Sometimes when I’m travelling on a bus on the motorway here, I get that old sinking feeling I’d have whenever I leave Israel. For a split second I think I’m leaving. And then I smile when I remember: I live here.
What to expect when you make Aliyah:
- You will need to figure out the opening hours of all sorts of offices (but not try to understand why the hours are so bizarre); to know whether the number on your ticket at the post office/ Interior Ministry etc means that the 16 people in front of you will take two hours, or if the 148 people in front you already left and so actually it will be your turn in a few minutes; to know when it’s best to fake not knowing any Hebrew, and when even using bad Hebrew is better than using English.
- To at least not mind all the cats (loving them too much leads to Secret Jerusalem/Tel Aviv Facebook posts asking: “What should I do with this poor, sweet cat I took in? It wrecked all my furniture and keeps trying to attack me and I’m scared to go to sleep!”)

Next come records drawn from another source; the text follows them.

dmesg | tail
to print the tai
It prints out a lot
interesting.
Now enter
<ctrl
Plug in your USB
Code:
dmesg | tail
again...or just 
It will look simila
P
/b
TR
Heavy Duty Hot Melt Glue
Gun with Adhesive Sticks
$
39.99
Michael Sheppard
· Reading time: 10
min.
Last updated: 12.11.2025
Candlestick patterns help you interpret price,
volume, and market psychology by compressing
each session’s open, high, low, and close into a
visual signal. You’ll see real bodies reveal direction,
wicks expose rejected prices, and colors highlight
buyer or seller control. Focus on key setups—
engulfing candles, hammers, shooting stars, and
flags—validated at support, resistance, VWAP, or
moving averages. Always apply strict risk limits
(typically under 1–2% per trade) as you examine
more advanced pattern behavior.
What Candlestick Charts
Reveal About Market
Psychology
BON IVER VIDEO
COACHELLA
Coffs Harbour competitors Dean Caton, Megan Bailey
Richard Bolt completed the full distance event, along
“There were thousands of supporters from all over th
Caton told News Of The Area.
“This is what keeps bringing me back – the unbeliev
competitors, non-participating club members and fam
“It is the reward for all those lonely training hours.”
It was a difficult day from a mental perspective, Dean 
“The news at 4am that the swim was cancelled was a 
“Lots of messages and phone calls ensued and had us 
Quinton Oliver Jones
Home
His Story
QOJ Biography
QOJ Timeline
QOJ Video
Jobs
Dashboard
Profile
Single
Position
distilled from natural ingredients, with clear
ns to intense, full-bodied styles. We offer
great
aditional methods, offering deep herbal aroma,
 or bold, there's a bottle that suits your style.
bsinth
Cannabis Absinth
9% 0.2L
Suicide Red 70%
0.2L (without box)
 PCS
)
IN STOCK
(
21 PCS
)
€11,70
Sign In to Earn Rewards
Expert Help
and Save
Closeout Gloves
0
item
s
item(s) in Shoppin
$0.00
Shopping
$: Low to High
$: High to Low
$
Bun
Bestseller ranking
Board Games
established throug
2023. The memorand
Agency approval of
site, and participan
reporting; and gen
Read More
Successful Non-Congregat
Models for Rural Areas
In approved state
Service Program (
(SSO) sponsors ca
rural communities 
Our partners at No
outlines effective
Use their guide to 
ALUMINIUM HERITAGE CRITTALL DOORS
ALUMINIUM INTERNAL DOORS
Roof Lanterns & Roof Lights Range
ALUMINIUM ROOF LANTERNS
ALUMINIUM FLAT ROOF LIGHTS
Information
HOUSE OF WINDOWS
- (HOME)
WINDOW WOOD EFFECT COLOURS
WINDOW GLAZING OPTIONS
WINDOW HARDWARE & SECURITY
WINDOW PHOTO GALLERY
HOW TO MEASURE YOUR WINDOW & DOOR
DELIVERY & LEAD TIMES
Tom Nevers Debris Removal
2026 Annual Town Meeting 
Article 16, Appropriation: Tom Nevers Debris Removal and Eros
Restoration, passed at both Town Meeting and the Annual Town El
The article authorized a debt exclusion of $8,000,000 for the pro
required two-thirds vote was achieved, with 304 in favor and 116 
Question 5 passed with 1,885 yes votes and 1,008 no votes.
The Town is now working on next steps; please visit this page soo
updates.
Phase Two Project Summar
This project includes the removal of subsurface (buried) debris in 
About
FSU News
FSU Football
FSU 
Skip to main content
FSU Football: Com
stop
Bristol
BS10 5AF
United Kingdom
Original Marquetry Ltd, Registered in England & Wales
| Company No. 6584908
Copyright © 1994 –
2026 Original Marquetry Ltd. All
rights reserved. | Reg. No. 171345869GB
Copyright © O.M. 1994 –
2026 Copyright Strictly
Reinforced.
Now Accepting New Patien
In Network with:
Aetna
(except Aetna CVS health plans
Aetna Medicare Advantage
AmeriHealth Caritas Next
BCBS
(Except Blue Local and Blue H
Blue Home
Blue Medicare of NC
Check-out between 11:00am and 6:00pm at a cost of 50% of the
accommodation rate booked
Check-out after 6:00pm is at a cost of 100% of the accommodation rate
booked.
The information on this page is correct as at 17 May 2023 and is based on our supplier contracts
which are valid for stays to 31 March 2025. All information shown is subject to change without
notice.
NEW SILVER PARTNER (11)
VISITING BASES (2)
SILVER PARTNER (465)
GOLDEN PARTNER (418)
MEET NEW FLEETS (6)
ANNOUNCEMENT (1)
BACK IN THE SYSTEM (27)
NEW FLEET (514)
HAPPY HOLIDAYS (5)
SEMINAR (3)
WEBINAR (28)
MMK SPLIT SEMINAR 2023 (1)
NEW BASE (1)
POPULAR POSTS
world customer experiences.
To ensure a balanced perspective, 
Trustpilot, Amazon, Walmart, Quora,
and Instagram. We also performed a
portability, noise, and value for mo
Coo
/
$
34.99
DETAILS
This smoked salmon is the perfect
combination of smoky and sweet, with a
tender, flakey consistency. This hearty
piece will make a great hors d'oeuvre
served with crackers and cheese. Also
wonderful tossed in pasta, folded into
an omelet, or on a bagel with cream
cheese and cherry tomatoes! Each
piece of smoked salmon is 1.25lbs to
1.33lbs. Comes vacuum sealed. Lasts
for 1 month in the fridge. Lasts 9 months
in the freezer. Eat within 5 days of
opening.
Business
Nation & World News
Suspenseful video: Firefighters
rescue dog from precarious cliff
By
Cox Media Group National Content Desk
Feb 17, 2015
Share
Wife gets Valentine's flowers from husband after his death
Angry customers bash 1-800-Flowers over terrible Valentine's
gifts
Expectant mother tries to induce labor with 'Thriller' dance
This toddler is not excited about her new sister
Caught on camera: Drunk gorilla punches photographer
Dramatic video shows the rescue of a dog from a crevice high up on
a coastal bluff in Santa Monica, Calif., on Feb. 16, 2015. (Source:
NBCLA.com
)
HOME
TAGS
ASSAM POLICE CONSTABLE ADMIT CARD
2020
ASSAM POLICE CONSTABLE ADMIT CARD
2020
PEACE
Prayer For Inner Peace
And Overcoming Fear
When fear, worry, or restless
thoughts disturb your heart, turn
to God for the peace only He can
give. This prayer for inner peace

- To break your phone in an Only-In-Israel fashion by having it fall off the Tower of David.
- To be prepared for craziness in the supermarkets on Thursday nights, Fridays, Erev Snow Day, and especially before Chagim, as this brings added dangers, such as Friday afternoon before Chanukah, someone trying to “accidentally” steal your carefully chosen crème brulee doughnut.
- To feel proud every time you navigate a conversation with a dentist or doctor in Hebrew and leave with the correct treatments and some new words and phrases, like ‘filling’ and ‘I scratched my eye’.
- To know that even if there’s a war you will feel lifted by the pride and support of your fellow Israeli citizens; all the praying and learning and initiatives to help soldiers, their families and residents from the South; by the banners everywhere thanking the soldiers and reminding each other that we are stronger together. And by the parody videos mocking Hamas’ scare-song with the catchy tune and ridiculous lyrics.
- That Aliyah not only doesn’t mean going to the beach every week, but during the summer means being busy with work and a war and not going to the beach for two and a half months. But that when you do eventually go, when it’s all over, the sea is warm and calm and it feels like the day and the beach and the whole country are breathing a sigh of relief after the terrible summer.
- To know that yes, Israelis will get involved in your business. Conversations with strangers somehow end up with them inviting me for Shabbat and offering to matchmake. Hiking at Ein Gedi, they will inform your friend she looks like a tomato and offer you both extra sun lotion, water and their hats. (But not ice cream, which is what you really wanted at that moment!) But the plus side of Israeli bluntness is that it goes both ways and you can say what you want to Israelis.
- To experience the way the whole country changes as we celebrate the Chagim – our Chagim; and to dance on Yom Haatzmaut feeling like it is the biggest Jewish wedding you’ve ever been to.
- To know that if you get a call from an Israeli charity and you tell them you will donate online, they will keep on calling you to remind you if you haven’t yet done it – and when you do, you will get a genuinely grateful email full of exclamation marks thanking you.
- To fall in love with the country again and again every time you visit somewhere new or go on a hike in nature or a walk with the most beautiful views, and for countless other reasons.
- To accept that you might end up living in an old flat that has problems with the plumbing, electricity, gas, heating, and just to make things even more fun, the bathroom door falling off its hinges. But even with all of those problems you love it, because it’s in Jerusalem and because you made it your home.
Which kind of sums up life in Israel in general.